Directions for this task |
Below is a listing to transcribe in full and exactly; keep the pictures out.

Data under study |
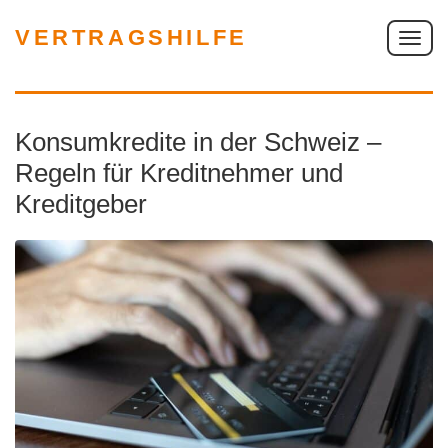
VERTRAGSHILFE
S
c
h
a
Konsumkredite in der Schweiz –
l
t
Regeln für Kreditnehmer und
e
Kreditgeber
N
a
v
i
g
a
t
i
o
n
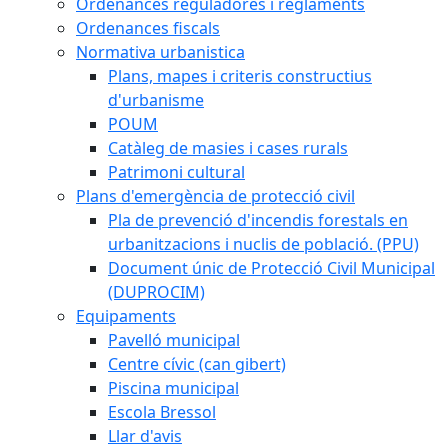
Ordenances reguladores i reglaments
Ordenances fiscals
Normativa urbanistica
Plans, mapes i criteris constructius
d'urbanisme
POUM
Catàleg de masies i cases rurals
Patrimoni cultural
Plans d'emergència de protecció civil
Pla de prevenció d'incendis forestals en
urbanitzacions i nuclis de població. (PPU)
Document únic de Protecció Civil Municipal
(DUPROCIM)
Equipaments
Pavelló municipal
Centre cívic (can gibert)
Piscina municipal
Escola Bressol
Llar d'avis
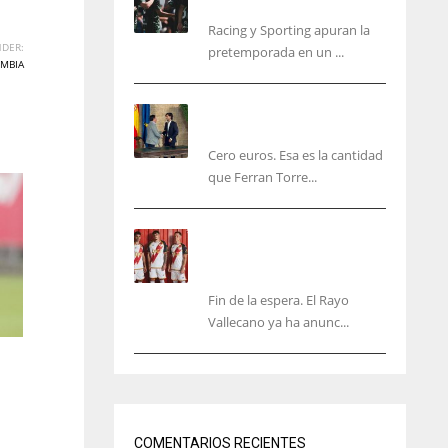
malas sensaciones
Racing y Sporting apuran la
DER:
pretemporada en un ...
MBIA
Ferran Torres será gratis
total para los valencianos
Cero euros. Esa es la cantidad
que Ferran Torre...
El Rayo Vallecano anuncia
su primera equipación de
la 26/27… sin franja
Fin de la espera. El Rayo
Vallecano ya ha anunc...
IND
NYJ
34
3
COMENTARIOS RECIENTES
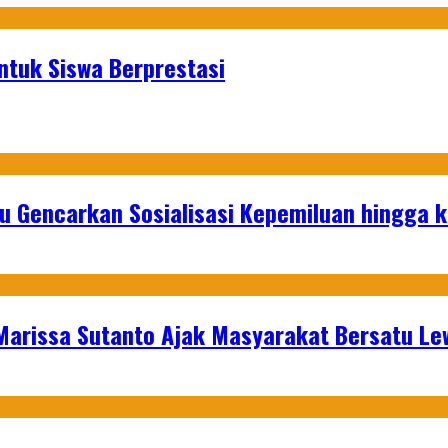
ntuk Siswa Berprestasi
u Gencarkan Sosialisasi Kepemiluan hingga 
 Marissa Sutanto Ajak Masyarakat Bersatu L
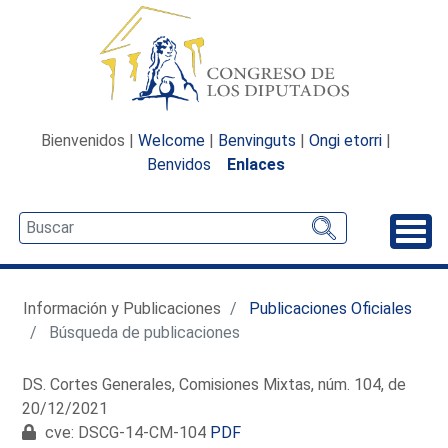
Bienvenidos |
Welcome
|
Benvinguts
|
Ongi etorri
|
Benvidos
Enlaces
Desp
Información y Publicaciones
Publicaciones Oficiales
Búsqueda de publicaciones
DS. Cortes Generales, Comisiones Mixtas, núm. 104, de
20/12/2021
cve: DSCG-14-CM-104
PDF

Final answer |
VERTRAGSHILFE
S
c
h
a
Konsumkredite in der Schweiz –
l
t
Regeln für Kreditnehmer und
e
Kreditgeber
N
a
v
i
g
a
t
i
o
n
Ordenances reguladores i reglaments
Ordenances fiscals
Normativa urbanistica
Plans, mapes i criteris constructius
d'urbanisme
POUM
Catàleg de masies i cases rurals
Patrimoni cultural
Plans d'emergència de protecció civil
Pla de prevenció d'incendis forestals en
urbanitzacions i nuclis de població. (PPU)
Document únic de Protecció Civil Municipal
(DUPROCIM)
Equipaments
Pavelló municipal
Centre cívic (can gibert)
Piscina municipal
Escola Bressol
Llar d'avis
malas sensaciones
Racing y Sporting apuran la
DER:
pretemporada en un ...
MBIA
Ferran Torres será gratis
total para los valencianos
Cero euros. Esa es la cantidad
que Ferran Torre...
El Rayo Vallecano anuncia
su primera equipación de
la 26/27… sin franja
Fin de la espera. El Rayo
Vallecano ya ha anunc...
IND
NYJ
34
3
COMENTARIOS RECIENTES
ntuk Siswa Berprestasi
u Gencarkan Sosialisasi Kepemiluan hingga 
 Marissa Sutanto Ajak Masyarakat Bersatu L
Bienvenidos |
Welcome
|
Benvinguts
|
Ongi etorri
|
Benvidos
Enlaces
Desp
Información y Publicaciones
Publicaciones Oficiales
Búsqueda de publicaciones
DS. Cortes Generales, Comisiones Mixtas, núm. 104, de
20/12/2021
cve: DSCG-14-CM-104
PDF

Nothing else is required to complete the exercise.